The tool uploads analysis data files and carries out the submission to a project, although possible for general use, these projects are generally associated with certain Data Hubs, and therefore result in analysis being submitted to the Data Hub. Altogether the tool does the following:
- Creates appropriate analysis and submission XMLs required for programmatic submission to REST API.
- Carries out submission process to ENA using generated XMLs.
- Obtains and stores resulting assigned analysis accessions.
The tool expects knowledge of the following, prior to usage:
- A valid INSDC project/study accession (e.g. PRJ...)
- One or more valid INSDC run accession(s), submitted to the project defined in 1 (e.g. ERR...). The script accepts multiple run accessions per analysis separated by commas or can read from a file with an accession per line.
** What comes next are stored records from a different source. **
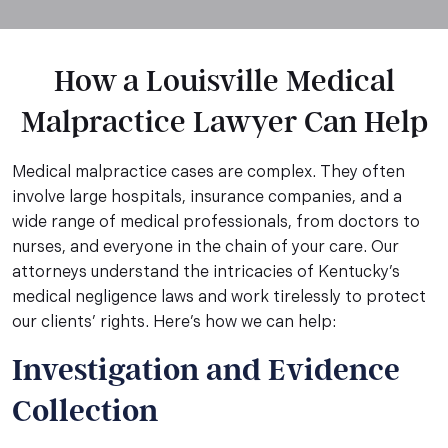
How a Louisville Medical
Malpractice Lawyer Can Help
Medical malpractice cases are complex. They often
involve large hospitals, insurance companies, and a
wide range of medical professionals, from doctors to
nurses, and everyone in the chain of your care. Our
attorneys understand the intricacies of Kentucky’s
medical negligence laws and work tirelessly to protect
our clients’ rights. Here’s how we can help:
Investigation and Evidence
Collection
- One or more analysis files (full paths) to be submitted as part of the project in 1 and referring to the run(s) in 2. The script accepts multiple file names per analysis separated by commas or can be read from a file with a file per line.
python3 analysis_submission.py -p <PROJECT_ACCESSION> -s <SAMPLE_ACCESSION(S)> -r <RUN_ACCESSION(S)> -f <FILE_NAME(S)> -a <ANALYSIS_TYPE> -au <WEBIN_USERNAME> -ap <WEBIN_PASSWORD> -t
python3 analysis_submission.py --help
for more information.
An output directory can be specified using -o
flag, where the configuration file will be read from, and any output from the tool is stored. By default, the tool works from the current working directory.
To utilise the Docker container:
-
Pull from the docker repository:
docker pull davidyuyuan/ena-analysis-submitter:2.0
-
Run the image container interactively:
docker run -it -v pathto/data:/usr/local/bin/data ena-analysis-submitter:1.0 python analysis_submission.py -p <PROJECT_ACCESSION> -s <SAMPLE_ACCESSION(S)> -r <RUN_ACCESSION(S)> -f <FILE_NAME(S)> -a <ANALYSIS_TYPE> -au <WEBIN_USERNAME> -ap <WEBIN_PASSWORD> -t
(Changepathto/data
to specify the directory where your data files are held.)